How to scalp in Forex
  • The FX scalping strategies typically include trades with a 1 to 15-minute timeframe. Because of this, most professional traders do not use profit/loss orders and prefer to execute trades manually.
 
  • Finding the Broker and currency pairs with tight spread ranges is essential to a successful Forex scalping strategy. Since most traders only aim at 5 to 15 pip gain, the brokerage fees can make a significant difference.
 
  • Even after using several technical indicators, there is no 100% guarantee that a trader will always win the majority of the trades. As a measure of precautions, in many cases it  might be better for traders to close losing positions at a smaller number of pip losses, compared to gains made with winning positions.

FAQ: Forex Scalping Methods

How many trades do scalpers execute per day?

As we have discovered in this guide to what is Forex scalping, this depends upon the preferences of an individual. Most of the part-time or just hobby traders might settle for just 1 to 8 trades per day.
 
When it comes to full-time professionals, they might aim for higher volume, which might even include 50 or even in some cases 100 trades per day.
 

What are some of the most and least volatile currency pairs in Forex?

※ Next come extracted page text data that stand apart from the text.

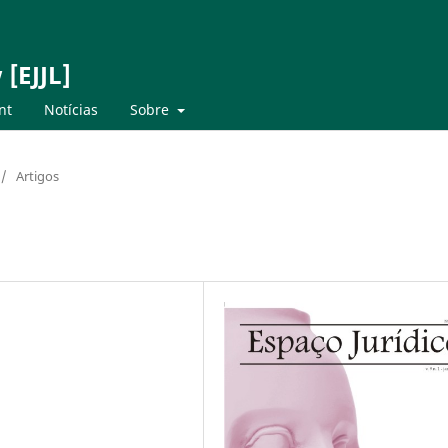
 [EJJL]
nt
Notícias
Sobre
/
Artigos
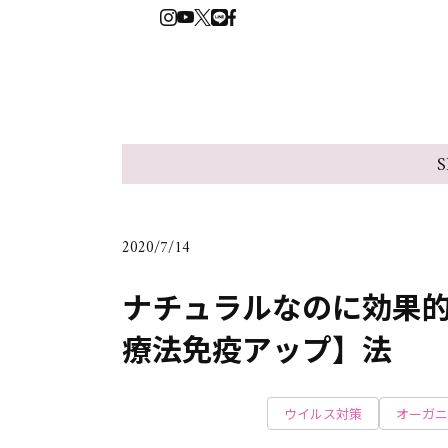
S
2020/7/14
ナチュラルなのに効果
療法免疫アップ】法
ウイルス対策
オーガニ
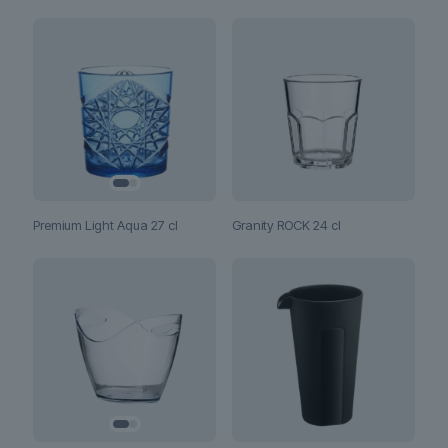
Premium Light Aqua 27 cl
Granity ROCK 24 cl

There are many measures for this, but if we take the average daily volatility during the last 52 weeks as a standard (using investing.com calculator), there are some important patterns.
 
Currency pairs in which the central banks intervene frequently are usually less volatile. Two examples of this would be EUR/CHF and USD/CNY. Considering that Switzerland is surrounded by Eurozone countries, any sharp appreciation of Franc against the Euro in the short term can be damaging for the Swiss economy. Therefore, SNP intertwined in this pair’s exchange rates frequently, even going as far as imposing a 1.20 floor on the EUR/CHF rate for several years, until it collapsed in 2015.
 
The curious thing about the EUR/CHF from 2011 to 2015 was that it lost significance for long term traders. The Euro could not get much higher than 1.22 and SNB defended the 1.20 floor. So essentially, for those 4 years, this pair was only interesting from traders who used scalping strategy Forex methods.
 
China is famous for its cheap exports, consequently, the massive appreciation of Yuan can hurt the competitiveness of this country. Therefore, the value of USD/CNY is closely managed by the People’s Bank of China.
 
On the other end of the spectrum are Gold and Silver. According to the last 52 weeks of market data, they are at least 1.5 more volatile than most of the major currencies.
 
As for the currency pairs themselves, some of the most volatile ones are AUD/JPY, GBP/AUD, USD/ZAR, USD/TRY, NZD/JPY, GBP/NZD, EUR/AUD, and USD/RUB.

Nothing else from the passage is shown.